Accounting skills and education are part of the two most important traits a chief financial officer should possess. Many in this position have years of experience as accountants or auditors. Others possess advanced degrees and certifications within the field of accountancy. The other half of a chief financial officer's skill set should consist of leadership skills. The ability to lead within an organization is a requirement at the executive level, and anyone applying for this position should have a demonstrated record of success in management and administrative duties. This includes managing at both the team and organizational level.


An accounting executive should also demonstrate considerable communication and presentation skills. Chief financial officers are often called upon to help create presentations that may greatly influence potential investors, partners, and clients. They also regularly host meetings to both analyze data created by the many accountants and auditors of the company and to determine how to act on that information. This may mean cutting funds in some departments and reallocating resources to help meet the needs of the company. Skill in communications can help smooth transitions when such reallocation occurs, and the ability to make solid presentations makes it far easier to share information across departments.
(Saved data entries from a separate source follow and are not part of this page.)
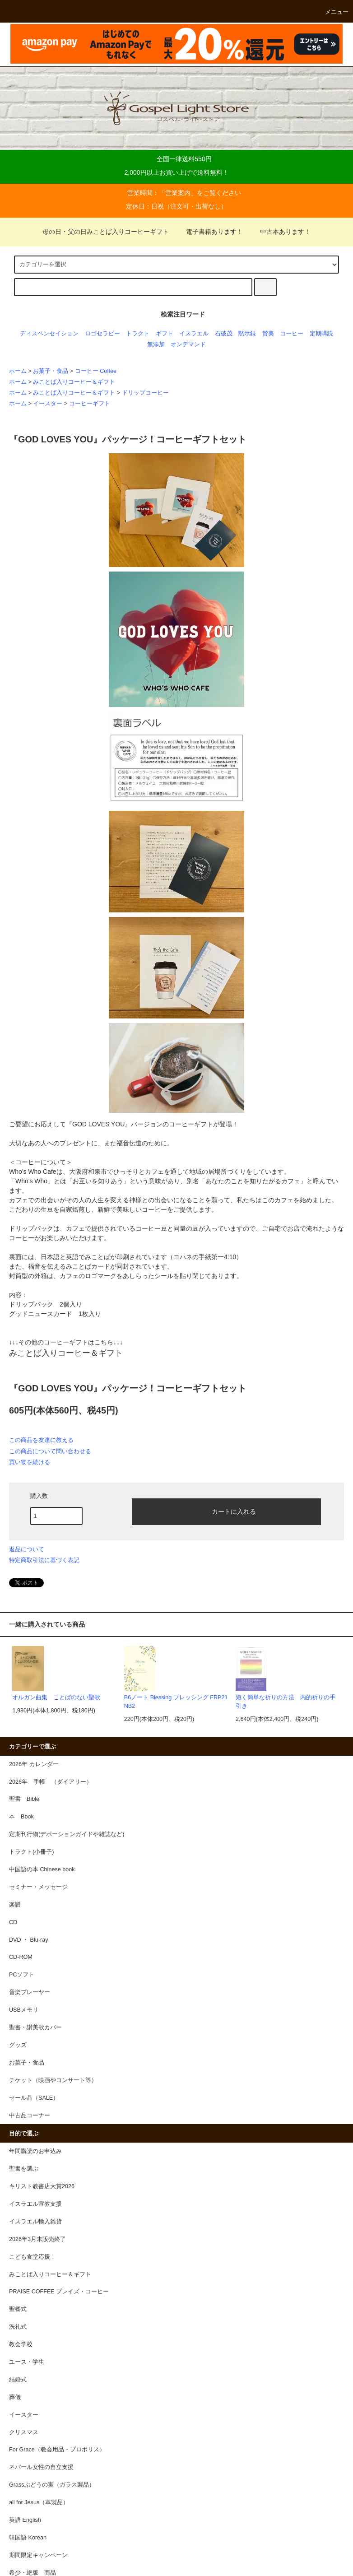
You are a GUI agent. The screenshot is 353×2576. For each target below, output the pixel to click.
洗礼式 (18, 2327)
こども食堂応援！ (32, 2257)
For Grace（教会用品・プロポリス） (57, 2449)
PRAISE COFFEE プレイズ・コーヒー (59, 2291)
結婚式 (18, 2379)
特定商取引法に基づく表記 (44, 1560)
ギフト (164, 333)
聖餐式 (18, 2309)
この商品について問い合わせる (50, 1451)
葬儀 (15, 2397)
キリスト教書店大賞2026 (41, 2186)
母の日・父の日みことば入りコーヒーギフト (105, 231)
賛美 (268, 333)
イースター (47, 403)
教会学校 (21, 2344)
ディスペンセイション (49, 333)
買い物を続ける (29, 1462)
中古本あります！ (280, 231)
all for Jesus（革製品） (39, 2502)
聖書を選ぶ (23, 2169)
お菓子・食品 (50, 371)
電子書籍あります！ (209, 231)
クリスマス (23, 2432)
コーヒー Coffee (95, 371)
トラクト (137, 333)
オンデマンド (188, 344)
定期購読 (321, 333)
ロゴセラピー (102, 333)
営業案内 (177, 192)
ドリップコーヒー (145, 393)
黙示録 (247, 333)
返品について (26, 1549)
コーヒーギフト (89, 403)
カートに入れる (226, 1510)
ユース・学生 (26, 2362)
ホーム (18, 371)
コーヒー (291, 333)
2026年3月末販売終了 (37, 2239)
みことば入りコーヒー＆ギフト (74, 382)
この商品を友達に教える (41, 1440)
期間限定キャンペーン (38, 2555)
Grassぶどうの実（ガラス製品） (52, 2485)
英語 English (25, 2520)
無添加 (156, 344)
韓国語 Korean (27, 2537)
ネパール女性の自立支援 (41, 2467)
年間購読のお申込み (35, 2151)
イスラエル (194, 333)
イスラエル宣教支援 (35, 2204)
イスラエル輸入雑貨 (35, 2221)
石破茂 (223, 333)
Because a chief financial officer performs many different duties over the course of a day, a broad background in both leadership and accounting is often preferred. The prime applicant for the position of accounting executive should have both work experience that shows this background as well as signs of community involvement that showcase willingness to lead on many levels. Leadership as part of community activities or volunteer work demonstrates a sense of caring and discipline that can help set some candidates ahead of the pack.


Executives face a different set of challenges than regular accountants or auditors. When your company is ready to seek a new or first-time chief financial officer, it helps to understand how evaluating education, experience, leadership traits, and communications skills can help you find the right candidate. A solid chief financial officer can help lead your company to even greater success in the future and make the right decisions to ensure prosperity on many levels.